- [What to do]
Leave the pictures aside and copy all the data exactly.

- [Stored data]
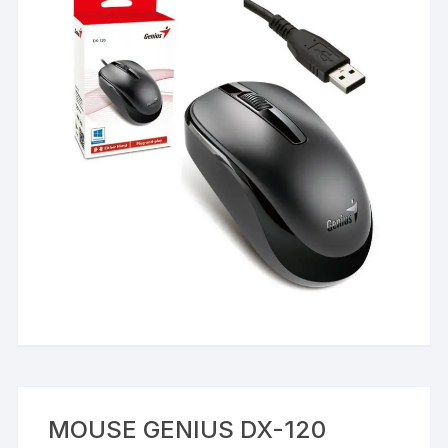
MOUSE GENIUS DX-120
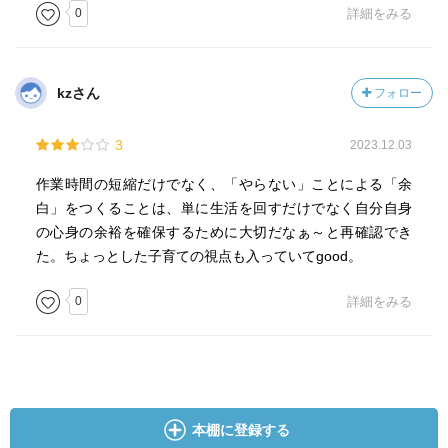
0
詳細をみる
kzさん
フォロー
3
2023.12.03
作業時間の短縮だけでなく、「やらない」ことによる「余
白」をつくることは、単に生活を回すだけでなく自分自身
の心身の余裕を確保するために大切だなぁ～と再確認でき
た。ちょっとした子育ての視点も入っていてgood。
0
詳細をみる
本棚に登録する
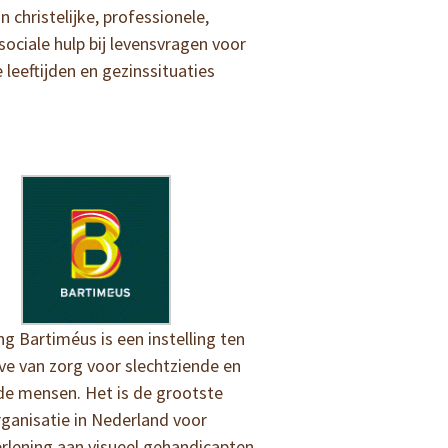
n christelijke, professionele,
ociale hulp bij levensvragen voor
e leeftijden en gezinssituaties
ng Bartiméus is een instelling ten
e van zorg voor slechtziende en
nde mensen. Het is de grootste
rganisatie in Nederland voor
erlening aan visueel gehandicapten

- [Reply to the task]
MOUSE GENIUS DX-120
0
詳細をみる
kzさん
フォロー
3
2023.12.03
作業時間の短縮だけでなく、「やらない」ことによる「余
白」をつくることは、単に生活を回すだけでなく自分自身
の心身の余裕を確保するために大切だなぁ～と再確認でき
た。ちょっとした子育ての視点も入っていてgood。
0
詳細をみる
本棚に登録する
n christelijke, professionele,
ociale hulp bij levensvragen voor
e leeftijden en gezinssituaties
ng Bartiméus is een instelling ten
e van zorg voor slechtziende en
nde mensen. Het is de grootste
rganisatie in Nederland voor
erlening aan visueel gehandicapten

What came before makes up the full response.